Transcribed page contents:
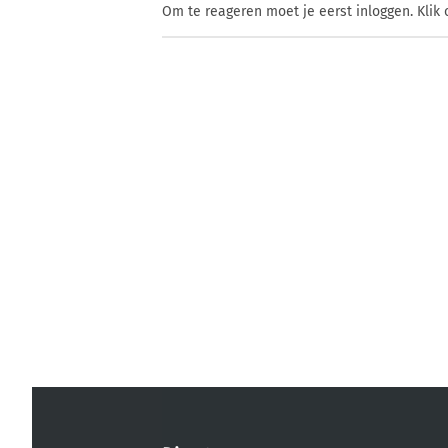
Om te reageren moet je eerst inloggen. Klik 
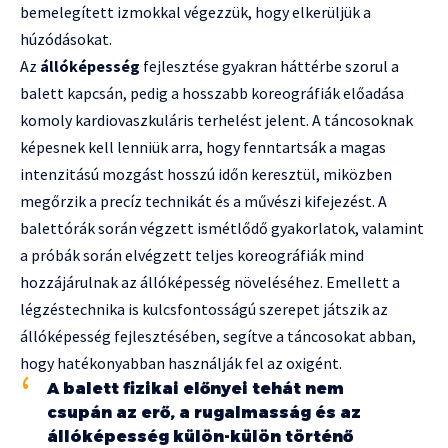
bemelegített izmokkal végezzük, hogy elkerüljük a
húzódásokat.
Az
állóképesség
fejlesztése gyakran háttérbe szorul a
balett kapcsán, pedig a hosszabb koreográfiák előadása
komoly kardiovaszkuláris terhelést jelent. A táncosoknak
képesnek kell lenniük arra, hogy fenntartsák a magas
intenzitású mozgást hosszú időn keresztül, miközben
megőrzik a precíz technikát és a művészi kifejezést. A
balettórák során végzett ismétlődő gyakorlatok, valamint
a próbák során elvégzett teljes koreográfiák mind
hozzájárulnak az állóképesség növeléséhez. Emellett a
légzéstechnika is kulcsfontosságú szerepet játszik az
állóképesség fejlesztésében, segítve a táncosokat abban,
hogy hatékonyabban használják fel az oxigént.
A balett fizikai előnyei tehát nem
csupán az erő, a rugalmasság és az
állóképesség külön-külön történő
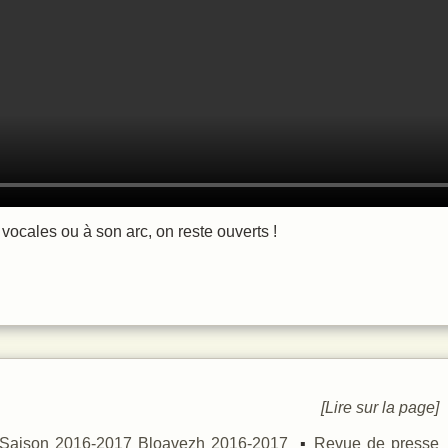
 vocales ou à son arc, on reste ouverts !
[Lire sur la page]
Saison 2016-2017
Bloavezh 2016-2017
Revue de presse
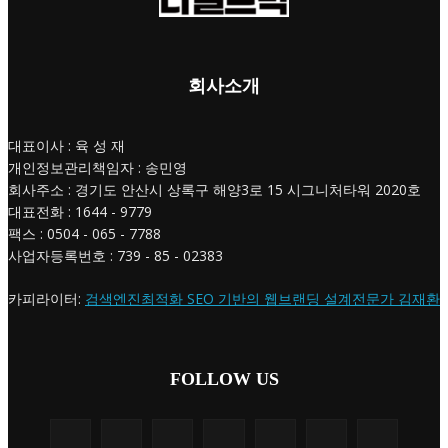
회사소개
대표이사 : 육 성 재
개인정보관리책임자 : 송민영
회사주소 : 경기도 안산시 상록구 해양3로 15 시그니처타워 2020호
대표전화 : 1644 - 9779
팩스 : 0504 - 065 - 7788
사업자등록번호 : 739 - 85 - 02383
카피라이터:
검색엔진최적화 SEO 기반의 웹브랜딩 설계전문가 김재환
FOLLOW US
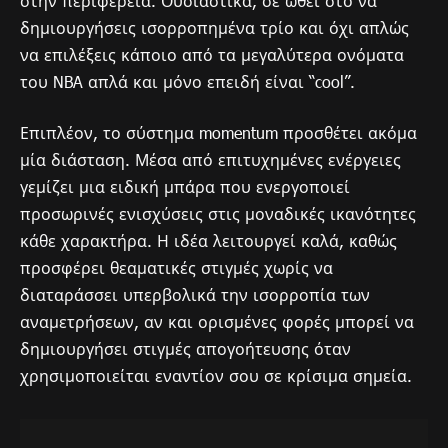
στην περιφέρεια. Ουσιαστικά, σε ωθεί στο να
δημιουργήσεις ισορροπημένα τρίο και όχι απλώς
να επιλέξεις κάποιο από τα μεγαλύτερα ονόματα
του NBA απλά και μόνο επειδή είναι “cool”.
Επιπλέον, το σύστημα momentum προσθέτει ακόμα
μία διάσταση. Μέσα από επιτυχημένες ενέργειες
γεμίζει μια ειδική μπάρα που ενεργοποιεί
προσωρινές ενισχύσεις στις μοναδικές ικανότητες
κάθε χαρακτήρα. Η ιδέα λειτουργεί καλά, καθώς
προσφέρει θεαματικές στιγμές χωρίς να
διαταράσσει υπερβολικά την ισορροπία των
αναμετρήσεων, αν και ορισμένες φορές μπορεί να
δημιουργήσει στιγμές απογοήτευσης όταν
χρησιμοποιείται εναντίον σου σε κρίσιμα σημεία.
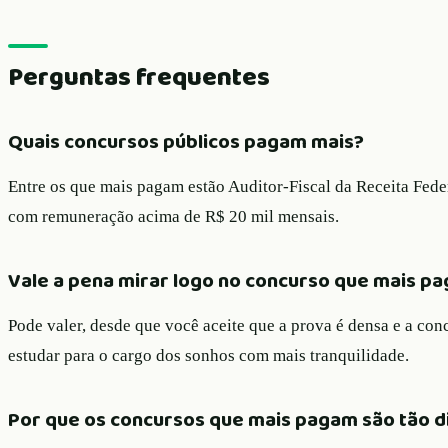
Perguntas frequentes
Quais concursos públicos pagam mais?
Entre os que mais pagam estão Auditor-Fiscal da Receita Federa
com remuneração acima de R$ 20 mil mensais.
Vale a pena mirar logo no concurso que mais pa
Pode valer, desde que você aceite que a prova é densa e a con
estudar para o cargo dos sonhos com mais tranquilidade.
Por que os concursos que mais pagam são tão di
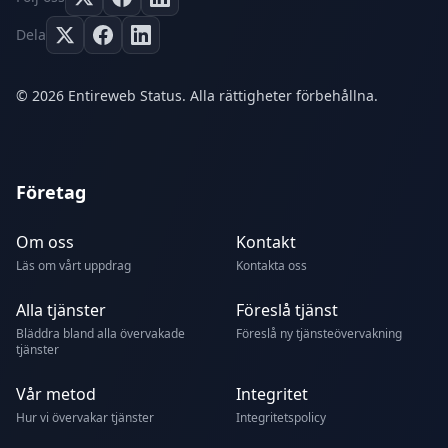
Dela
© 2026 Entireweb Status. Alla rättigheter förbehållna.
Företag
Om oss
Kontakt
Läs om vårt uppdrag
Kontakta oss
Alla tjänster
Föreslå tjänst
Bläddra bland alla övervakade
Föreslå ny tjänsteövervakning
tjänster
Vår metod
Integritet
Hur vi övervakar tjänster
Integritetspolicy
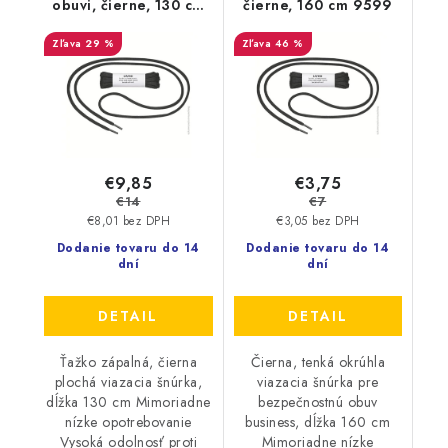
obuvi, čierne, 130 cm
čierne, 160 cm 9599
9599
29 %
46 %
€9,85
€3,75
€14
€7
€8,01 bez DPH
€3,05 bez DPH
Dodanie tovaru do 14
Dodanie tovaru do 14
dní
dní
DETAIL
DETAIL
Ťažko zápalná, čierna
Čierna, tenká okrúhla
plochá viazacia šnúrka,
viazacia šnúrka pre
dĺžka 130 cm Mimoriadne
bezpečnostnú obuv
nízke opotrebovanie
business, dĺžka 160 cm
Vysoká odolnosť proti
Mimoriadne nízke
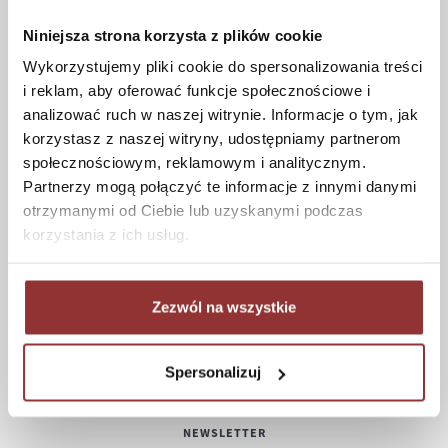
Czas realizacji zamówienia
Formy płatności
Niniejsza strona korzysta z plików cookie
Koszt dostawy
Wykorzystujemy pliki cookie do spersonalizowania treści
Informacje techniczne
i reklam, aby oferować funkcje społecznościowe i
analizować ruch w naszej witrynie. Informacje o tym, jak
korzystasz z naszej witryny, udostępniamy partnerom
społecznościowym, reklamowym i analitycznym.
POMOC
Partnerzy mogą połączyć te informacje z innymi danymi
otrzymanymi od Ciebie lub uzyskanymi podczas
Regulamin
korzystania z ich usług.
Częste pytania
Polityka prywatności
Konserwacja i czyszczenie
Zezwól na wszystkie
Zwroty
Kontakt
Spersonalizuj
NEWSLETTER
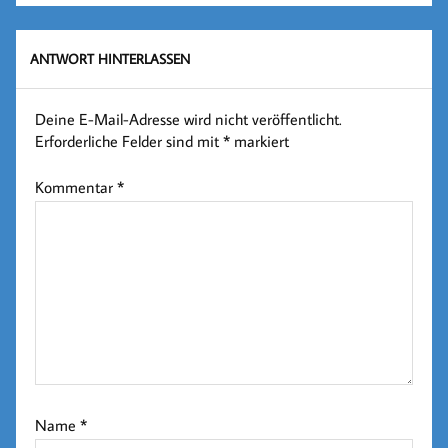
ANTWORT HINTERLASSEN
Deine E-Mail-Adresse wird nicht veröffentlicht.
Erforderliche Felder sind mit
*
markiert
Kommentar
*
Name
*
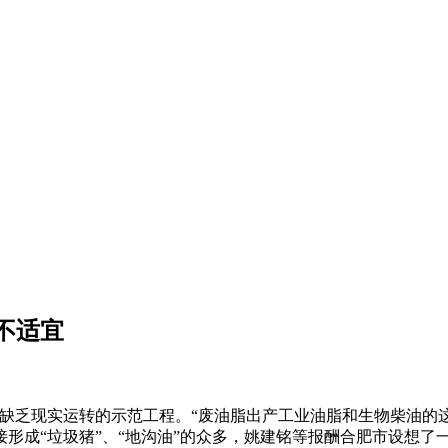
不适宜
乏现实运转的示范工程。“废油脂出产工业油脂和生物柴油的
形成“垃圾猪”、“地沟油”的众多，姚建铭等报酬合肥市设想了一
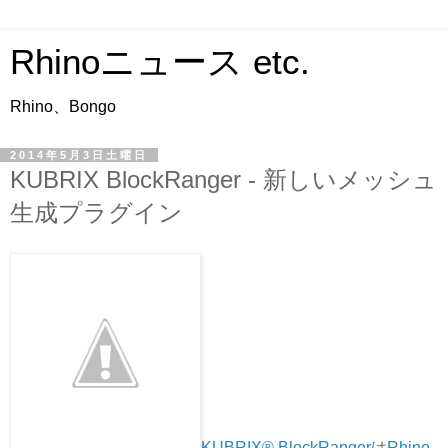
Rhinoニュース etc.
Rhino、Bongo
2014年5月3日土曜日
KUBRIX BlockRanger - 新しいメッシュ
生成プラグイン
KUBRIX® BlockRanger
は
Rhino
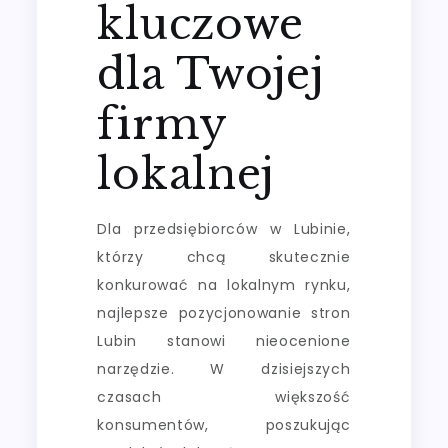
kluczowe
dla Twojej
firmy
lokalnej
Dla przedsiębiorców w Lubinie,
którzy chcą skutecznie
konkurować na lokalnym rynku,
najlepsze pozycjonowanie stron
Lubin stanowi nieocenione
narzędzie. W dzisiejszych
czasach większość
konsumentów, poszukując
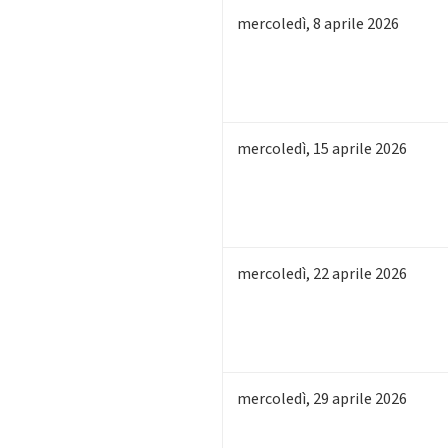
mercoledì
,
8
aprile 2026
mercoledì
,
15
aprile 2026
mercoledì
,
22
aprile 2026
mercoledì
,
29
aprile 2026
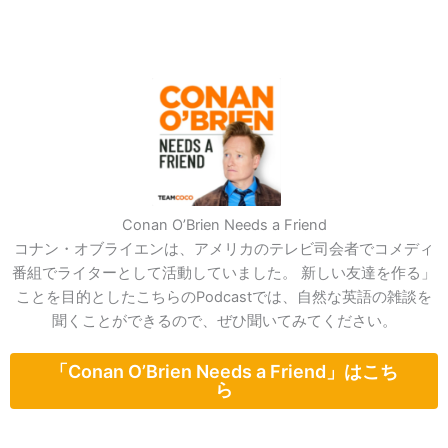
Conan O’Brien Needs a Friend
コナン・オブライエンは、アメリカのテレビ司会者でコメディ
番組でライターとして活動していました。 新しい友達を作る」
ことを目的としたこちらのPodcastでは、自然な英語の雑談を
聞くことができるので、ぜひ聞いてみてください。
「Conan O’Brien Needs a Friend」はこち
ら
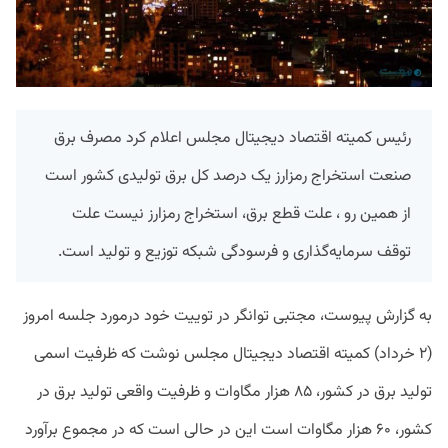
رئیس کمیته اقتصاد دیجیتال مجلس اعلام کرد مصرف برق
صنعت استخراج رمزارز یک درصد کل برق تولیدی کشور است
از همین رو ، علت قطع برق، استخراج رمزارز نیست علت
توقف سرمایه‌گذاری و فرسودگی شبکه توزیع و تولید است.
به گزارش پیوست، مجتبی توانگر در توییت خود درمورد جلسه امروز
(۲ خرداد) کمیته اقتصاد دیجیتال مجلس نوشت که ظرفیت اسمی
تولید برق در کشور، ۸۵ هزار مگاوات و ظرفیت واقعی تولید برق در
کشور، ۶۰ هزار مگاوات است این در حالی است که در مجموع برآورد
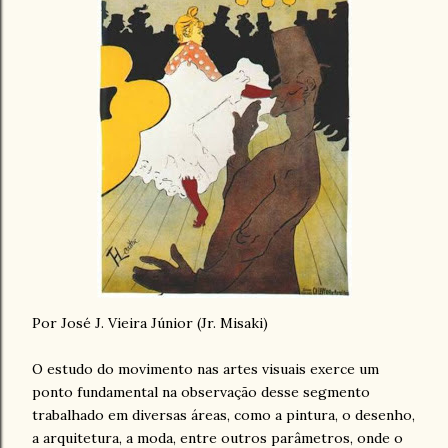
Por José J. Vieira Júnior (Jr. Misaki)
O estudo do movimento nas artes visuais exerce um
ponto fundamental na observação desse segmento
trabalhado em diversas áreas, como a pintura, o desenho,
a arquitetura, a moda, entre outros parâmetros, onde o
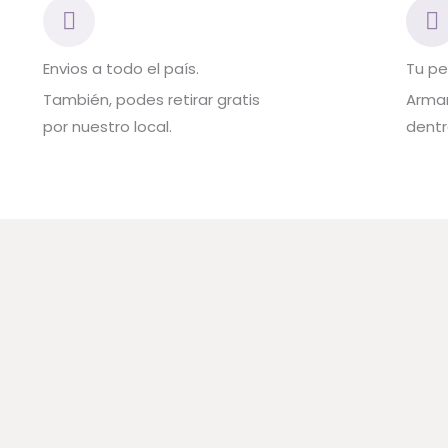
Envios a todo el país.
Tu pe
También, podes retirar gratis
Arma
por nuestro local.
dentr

- **Task goal**
Without including any pictures, return every line of the records exactly.

- **Solved problem**
Om te reageren moet je eerst inloggen. Klik 
bemelegített izmokkal végezzük, hogy elkerüljük a
húzódásokat.
Az
állóképesség
fejlesztése gyakran háttérbe szorul a
balett kapcsán, pedig a hosszabb koreográfiák előadása
komoly kardiovaszkuláris terhelést jelent. A táncosoknak
képesnek kell lenniük arra, hogy fenntartsák a magas
intenzitású mozgást hosszú időn keresztül, miközben
megőrzik a precíz technikát és a művészi kifejezést. A
balettórák során végzett ismétlődő gyakorlatok, valamint
a próbák során elvégzett teljes koreográfiák mind
hozzájárulnak az állóképesség növeléséhez. Emellett a
légzéstechnika is kulcsfontosságú szerepet játszik az
állóképesség fejlesztésében, segítve a táncosokat abban,
hogy hatékonyabban használják fel az oxigént.
A balett fizikai előnyei tehát nem
csupán az erő, a rugalmasság és az
állóképesség külön-külön történő
 vocales ou à son arc, on reste ouverts !
[Lire sur la page]
Saison 2016-2017
Bloavezh 2016-2017
Revue de presse
회사소개
대표이사 : 육 성 재
개인정보관리책임자 : 송민영
회사주소 : 경기도 안산시 상록구 해양3로 15 시그니처타워 2020호
대표전화 : 1644 - 9779
팩스 : 0504 - 065 - 7788
사업자등록번호 : 739 - 85 - 02383
카피라이터:
검색엔진최적화 SEO 기반의 웹브랜딩 설계전문가 김재환
FOLLOW US
στην περιφέρεια. Ουσιαστικά, σε ωθεί στο να
δημιουργήσεις ισορροπημένα τρίο και όχι απλώς
να επιλέξεις κάποιο από τα μεγαλύτερα ονόματα
του NBA απλά και μόνο επειδή είναι “cool”.
Επιπλέον, το σύστημα momentum προσθέτει ακόμα
μία διάσταση. Μέσα από επιτυχημένες ενέργειες
γεμίζει μια ειδική μπάρα που ενεργοποιεί
προσωρινές ενισχύσεις στις μοναδικές ικανότητες
κάθε χαρακτήρα. Η ιδέα λειτουργεί καλά, καθώς
προσφέρει θεαματικές στιγμές χωρίς να
διαταράσσει υπερβολικά την ισορροπία των
αναμετρήσεων, αν και ορισμένες φορές μπορεί να
δημιουργήσει στιγμές απογοήτευσης όταν
χρησιμοποιείται εναντίον σου σε κρίσιμα σημεία.
Perguntas frequentes
Quais concursos públicos pagam mais?
Entre os que mais pagam estão Auditor-Fiscal da Receita Federa
com remuneração acima de R$ 20 mil mensais.
Vale a pena mirar logo no concurso que mais pa
Pode valer, desde que você aceite que a prova é densa e a con
estudar para o cargo dos sonhos com mais tranquilidade.
Por que os concursos que mais pagam são tão di
Dela
© 2026 Entireweb Status. Alla rättigheter förbehållna.
Företag
Om oss
Kontakt
Läs om vårt uppdrag
Kontakta oss
Alla tjänster
Föreslå tjänst
Bläddra bland alla övervakade
Föreslå ny tjänsteövervakning
tjänster
Vår metod
Integritet
Hur vi övervakar tjänster
Integritetspolicy
obuvi, čierne, 130 cm
čierne, 160 cm 9599
9599
29 %
46 %
€9,85
€3,75
€14
€7
€8,01 bez DPH
€3,05 bez DPH
Dodanie tovaru do 14
Dodanie tovaru do 14
dní
dní
DETAIL
DETAIL
Ťažko zápalná, čierna
Čierna, tenká okrúhla
plochá viazacia šnúrka,
viazacia šnúrka pre
dĺžka 130 cm Mimoriadne
bezpečnostnú obuv
nízke opotrebovanie
business, dĺžka 160 cm
Vysoká odolnosť proti
Mimoriadne nízke
Czas realizacji zamówienia
Formy płatności
Niniejsza strona korzysta z plików cookie
Koszt dostawy
Wykorzystujemy pliki cookie do spersonalizowania treści
Informacje techniczne
i reklam, aby oferować funkcje społecznościowe i
analizować ruch w naszej witrynie. Informacje o tym, jak
korzystasz z naszej witryny, udostępniamy partnerom
społecznościowym, reklamowym i analitycznym.
POMOC
Partnerzy mogą połączyć te informacje z innymi danymi
otrzymanymi od Ciebie lub uzyskanymi podczas
Regulamin
korzystania z ich usług.
Częste pytania
Polityka prywatności
Konserwacja i czyszczenie
Zezwól na wszystkie
Zwroty
Kontakt
Spersonalizuj
NEWSLETTER
ANTWORT HINTERLASSEN
Deine E-Mail-Adresse wird nicht veröffentlicht.
Erforderliche Felder sind mit
*
markiert
Kommentar
*
Name
*
不适宜
乏现实运转的示范工程。“废油脂出产工业油脂和生物柴油的
形成“垃圾猪”、“地沟油”的众多，姚建铭等报酬合肥市设想了一
Rhinoニュース etc.
Rhino、Bongo
2014年5月3日土曜日
KUBRIX BlockRanger - 新しいメッシュ
生成プラグイン
KUBRIX® BlockRanger
は
Rhino
kluczowe
dla Twojej
firmy
lokalnej
Dla przedsiębiorców w Lubinie,
którzy chcą skutecznie
konkurować na lokalnym rynku,
najlepsze pozycjonowanie stron
Lubin stanowi nieocenione
narzędzie. W dzisiejszych
czasach większość
konsumentów, poszukując
mercoledì
,
8
aprile 2026
mercoledì
,
15
aprile 2026
mercoledì
,
22
aprile 2026
mercoledì
,
29
aprile 2026
Conan O’Brien Needs a Friend
コナン・オブライエンは、アメリカのテレビ司会者でコメディ
番組でライターとして活動していました。 新しい友達を作る」
ことを目的としたこちらのPodcastでは、自然な英語の雑談を
聞くことができるので、ぜひ聞いてみてください。
「Conan O’Brien Needs a Friend」はこち
ら
رئیس کمیته اقتصاد دیجیتال مجلس اعلام کرد مصرف برق
صنعت استخراج رمزارز یک درصد کل برق تولیدی کشور است
از همین رو ، علت قطع برق، استخراج رمزارز نیست علت
توقف سرمایه‌گذاری و فرسودگی شبکه توزیع و تولید است.
به گزارش پیوست، مجتبی توانگر در توییت خود درمورد جلسه امروز
(۲ خرداد) کمیته اقتصاد دیجیتال مجلس نوشت که ظرفیت اسمی
تولید برق در کشور، ۸۵ هزار مگاوات و ظرفیت واقعی تولید برق در
کشور، ۶۰ هزار مگاوات است این در حالی است که در مجموع برآورد
Por José J. Vieira Júnior (Jr. Misaki)
O estudo do movimento nas artes visuais exerce um
ponto fundamental na observação desse segmento
trabalhado em diversas áreas, como a pintura, o desenho,
a arquitetura, a moda, entre outros parâmetros, onde o
Envios a todo el país.
Tu pe
También, podes retirar gratis
Arma
por nuestro local.
dentr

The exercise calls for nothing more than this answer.